2015 was rough.
Don’t get me wrong. It could’ve been much worse. I still have all my limbs but, damn. I finally left a job that did nothing but dig myself into a rut that I saw no way out of. When I was free, I thought I knew exactly what to do but I was just as lost as I was over two years ago. I found myself asking, “where the hell do I go from here?”
But it was a blessing. It was a kick in my ass to finally finish my grad school application and now, I’m two weeks away from another first day of school.
This also got me thinking of another hurdle I’ve been trying to tackle for the last few years—my struggles with anxiety. I’ve been accused of acting hermit-like but I’ve defended it as a form of self-care. The few people that I’m comfortable with understand my limits and don’t push me beyond those limits. Yet, what if those limits are meant to be broken? At what point does self-care become a self-imposed prison?
I’ve never had a real resolution but I resolve to find the answer to that question this year. When does my self-care start to inhibit my growth and how do I fix that?
I don’t consider myself a stan of anyone besides Britney but there are a few people who can do no wrong in my eyes. Today, I will focus on Solange Knowles.
There is a story to this. Don’t you worry.
After I graduated college in the summer of 2012, things slowly started to unravel for me. My panic attacks, which had subsided for many years, returned with a vengeance and I found it hard to leave my apartment.
That fall, my sister graduated college as well in Florida and my family was going down to celebrate that and Thanksgiving. I’ve flown to Florida several times but this time was different. In what clocks in as my longest panic attack to date, I spent a solid 12 hours in a constant state of nausea and crippling fear.

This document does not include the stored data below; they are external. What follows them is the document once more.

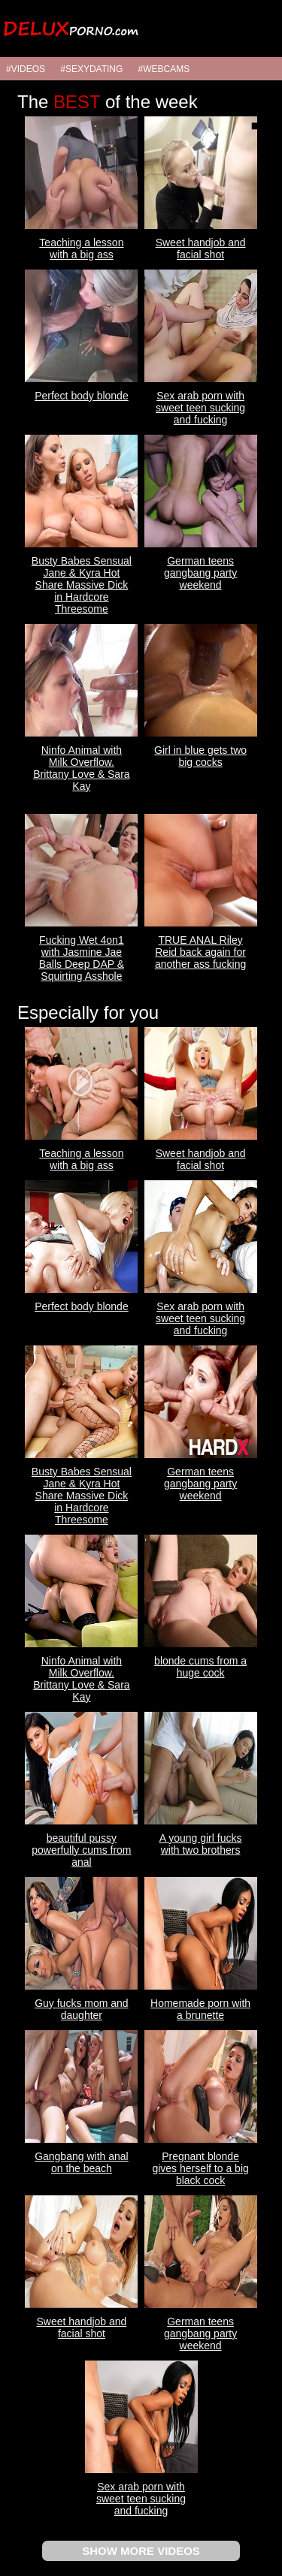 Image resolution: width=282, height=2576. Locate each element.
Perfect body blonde (82, 396)
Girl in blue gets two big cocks (200, 756)
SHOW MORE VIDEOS (141, 2550)
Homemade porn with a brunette (200, 2009)
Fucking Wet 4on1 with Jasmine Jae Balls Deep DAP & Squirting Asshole (81, 958)
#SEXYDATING (91, 69)
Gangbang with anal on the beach (82, 2162)
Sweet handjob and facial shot (201, 249)
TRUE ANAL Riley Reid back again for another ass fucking (200, 952)
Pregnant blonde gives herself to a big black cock (200, 2168)
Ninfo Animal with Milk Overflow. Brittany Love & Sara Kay (81, 768)
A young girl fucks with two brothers (200, 1844)
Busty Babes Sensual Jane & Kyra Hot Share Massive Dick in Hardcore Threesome (82, 585)
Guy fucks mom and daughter (82, 2009)
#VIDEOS (25, 69)
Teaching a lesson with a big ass (81, 249)
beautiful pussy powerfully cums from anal (81, 1850)
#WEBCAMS (164, 69)
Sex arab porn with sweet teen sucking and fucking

My only saving grace were the little TVs that JetBlue provided (this was the only time I flew JetBlue and I still regret that I couldn’t fully enjoy the idea of watching TV on a damn plane). At a point when I diagnosed myself with 100% organ failure and was praying to every respective deity to crash my plane to end my misery, the music video for Solange’s Losing You came on. It was 4 minutes and 22 seconds of relief. I don’t know why that specific song affected me in that way but in those moments, I was free of my anxiety.
Of course, my respite was short-lived but that song has always brought me great peace since then.
Full Disclosure: I was also going to talk about how watching episodes of Dog the Bounty Hunter on the plane also helped but I forgot he used the n-word a lot and his free pass was revoked.
On Thursday, I was finally able to check something else off the bucket list: seeing Billy Joel live. I knew when he announced his residency at Madison Square Garden that my stars were finally aligning. After years of just missing his incredibly random and sporadic tour dates, my friend Aubrey got us there.
The entire night was an exploration of my youth starting with Gavin DeGraw as an opening act. Although I felt like the only person in the arena who even knew his name, the first chords of Chariot brought me right back to junior year of high school when the most important thing in my life was trying to find whose bedroom closet I was going to sneak shots of incredibly cheap vodka in that weekend.
But Billy Joel brought me back even further. Further than the time I sang Uptown Girl at a musical revue in high school and notoriously cracked on the final lines even though I requested to adjust the key down another half step. Further than when Mrs. Van Vliet used We Didn’t Start the Fire to teach us history in 8th grade and I assumed the Rosenbergs were Holocaust survivors because, as I said aloud in class, “how could they not be Jews with those last names?” (I wasn’t allowed to speak for the rest of class)
It brought me to being a toddler listening to River of Dreams with my father and pretending to play the congas on whatever hard surface was nearest. It was the first tangible connection I had with my father that I can remember. To this day, though we disagree on a lot, we will always have common ground in the music of Billy Joel. To be brought back to a time when that’s all that mattered was worth the price of the ticket.
Oh, and seeing him sing Uptown Girl to Christie Brinkley was pretty cool too.
I have been promising my self and others that I will actively blog for years now. I think it’s time that I emerge from my cocoon.